今後もタイ政府は「仏教的価値観に基づく規制の維持」と「観光業の経済的利益」のバランスを模索していくことになるでしょう。法律の大枠が変わる可能性は低いものの、運用面での柔軟化が進む方向にあるのが現時点での趨勢です。

タイの広告規制全般やデジタルマーケティング環境については、以下の記事も参考にしてください。

よくある質問(FAQ)

Q. タイ旅行中にビールの写真をInstagramに投稿したら本当に罰金を取られますか?

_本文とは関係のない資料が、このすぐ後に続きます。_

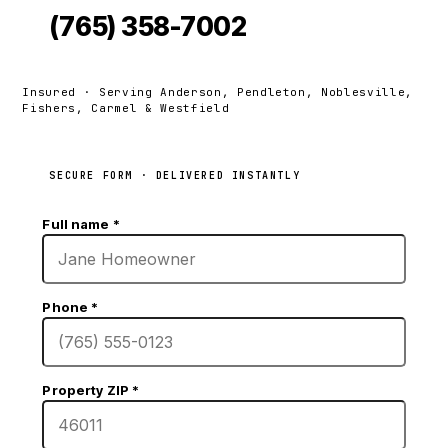
(765) 358-7002
Insured · Serving Anderson, Pendleton, Noblesville,
Fishers, Carmel & Westfield
SECURE FORM · DELIVERED INSTANTLY
Full name
*
Phone
*
Property ZIP
*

個人の日常的な旅行記録の一部として投稿する分には、2020年の保健省疾病管理局の見解によれば対象外とされています。ただし、ロゴが大きく映った宣伝的な構図や「みんなにすすめる」というキャプションは規制に抵触する可能性があります。絶対安全という保証はなく、特に影響力の大きいアカウントはより慎重であるべきです。

Q. 罰金はどのくらいですか?

第43条に基づき最大50万バーツ(約200万円)の罰金と最大懲役1年が定められています。さらに違反状態が継続する場合は1日あたり5万バーツの追加罰金が加算されます。

Q. タイのビールブランドのロゴをSNSに載せるだけでもNGですか?

商品パッケージの写真掲載は違法とされています。一方、テキストでのブランド名やロゴの言及は条件付きで可能とされています。ただし解釈の余地があるため、実務上はグレーゾーンです。

Q. 2025年の法改正で何が変わりましたか?

2025年11月8日施行の内務省公示第487号により規制が全体的に強化されました。一方で12月2日には14時〜17時の販売禁止時間帯が180日間限定で緩和されています。SNS投稿規制の基本的な枠組みは第32条に基づいたまま継続しています。

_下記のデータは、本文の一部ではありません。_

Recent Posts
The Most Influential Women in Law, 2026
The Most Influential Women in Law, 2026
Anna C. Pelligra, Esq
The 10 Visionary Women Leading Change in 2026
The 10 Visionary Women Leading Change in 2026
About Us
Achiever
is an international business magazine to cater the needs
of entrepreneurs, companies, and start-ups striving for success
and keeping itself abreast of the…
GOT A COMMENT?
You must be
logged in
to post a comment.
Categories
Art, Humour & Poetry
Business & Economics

Q. タイのコンビニでお酒を買えない時間帯はいつですか?

0時〜11時および14時〜17時が販売禁止です。ただし14時〜17時については2025年12月2日の告示により180日間限定で緩和されています。

Q. 禁酒日はいつですか?

マカブーチャ(万仏節)、アサラハブーチャ(三宝節)、ウィサーカブーチャ(仏誕節)などの仏教祝日、および選挙前日・当日がアルコール販売全面禁止日です。

免責事項:本記事は2026年3月時点の情報に基づいています。タイの法改正や当局の運用方針の変更により内容が変わる可能性があります。具体的なケースについては在タイ日本国大使館や現地の法律専門家にご相談ください。